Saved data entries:
+++
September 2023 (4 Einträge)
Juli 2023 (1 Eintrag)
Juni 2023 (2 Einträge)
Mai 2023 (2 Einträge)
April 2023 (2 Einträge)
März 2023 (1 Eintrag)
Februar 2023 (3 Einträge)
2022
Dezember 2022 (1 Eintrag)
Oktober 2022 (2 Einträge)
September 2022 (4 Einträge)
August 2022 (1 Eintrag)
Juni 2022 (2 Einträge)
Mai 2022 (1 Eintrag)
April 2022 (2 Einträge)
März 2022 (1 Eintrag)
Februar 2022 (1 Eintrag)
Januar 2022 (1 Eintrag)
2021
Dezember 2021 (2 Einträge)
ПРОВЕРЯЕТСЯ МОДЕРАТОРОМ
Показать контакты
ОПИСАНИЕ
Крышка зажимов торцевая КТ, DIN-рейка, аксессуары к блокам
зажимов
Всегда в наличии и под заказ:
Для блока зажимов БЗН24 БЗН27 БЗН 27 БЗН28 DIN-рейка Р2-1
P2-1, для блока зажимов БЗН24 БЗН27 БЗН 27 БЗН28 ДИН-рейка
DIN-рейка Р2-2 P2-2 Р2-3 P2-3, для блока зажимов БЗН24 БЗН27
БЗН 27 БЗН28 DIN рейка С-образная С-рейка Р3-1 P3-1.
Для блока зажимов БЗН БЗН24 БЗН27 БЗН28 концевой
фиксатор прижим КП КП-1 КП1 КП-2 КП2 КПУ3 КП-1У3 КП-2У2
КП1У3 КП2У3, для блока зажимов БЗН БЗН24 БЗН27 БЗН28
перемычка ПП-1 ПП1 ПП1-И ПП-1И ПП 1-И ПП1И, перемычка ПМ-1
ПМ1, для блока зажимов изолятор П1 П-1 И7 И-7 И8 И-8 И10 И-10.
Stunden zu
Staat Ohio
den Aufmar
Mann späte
+++
▸ TASK BRIEF
Transcribe every record above exactly as written.

▸ PROBLEM SOLUTION
September 2023 (4 Einträge)
Juli 2023 (1 Eintrag)
Juni 2023 (2 Einträge)
Mai 2023 (2 Einträge)
April 2023 (2 Einträge)
März 2023 (1 Eintrag)
Februar 2023 (3 Einträge)
2022
Dezember 2022 (1 Eintrag)
Oktober 2022 (2 Einträge)
September 2022 (4 Einträge)
August 2022 (1 Eintrag)
Juni 2022 (2 Einträge)
Mai 2022 (1 Eintrag)
April 2022 (2 Einträge)
März 2022 (1 Eintrag)
Februar 2022 (1 Eintrag)
Januar 2022 (1 Eintrag)
2021
Dezember 2021 (2 Einträge)
ПРОВЕРЯЕТСЯ МОДЕРАТОРОМ
Показать контакты
ОПИСАНИЕ
Крышка зажимов торцевая КТ, DIN-рейка, аксессуары к блокам
зажимов
Всегда в наличии и под заказ:
Для блока зажимов БЗН24 БЗН27 БЗН 27 БЗН28 DIN-рейка Р2-1
P2-1, для блока зажимов БЗН24 БЗН27 БЗН 27 БЗН28 ДИН-рейка
DIN-рейка Р2-2 P2-2 Р2-3 P2-3, для блока зажимов БЗН24 БЗН27
БЗН 27 БЗН28 DIN рейка С-образная С-рейка Р3-1 P3-1.
Для блока зажимов БЗН БЗН24 БЗН27 БЗН28 концевой
фиксатор прижим КП КП-1 КП1 КП-2 КП2 КПУ3 КП-1У3 КП-2У2
КП1У3 КП2У3, для блока зажимов БЗН БЗН24 БЗН27 БЗН28
перемычка ПП-1 ПП1 ПП1-И ПП-1И ПП 1-И ПП1И, перемычка ПМ-1
ПМ1, для блока зажимов изолятор П1 П-1 И7 И-7 И8 И-8 И10 И-10.
Stunden zu
Staat Ohio
den Aufmar
Mann späte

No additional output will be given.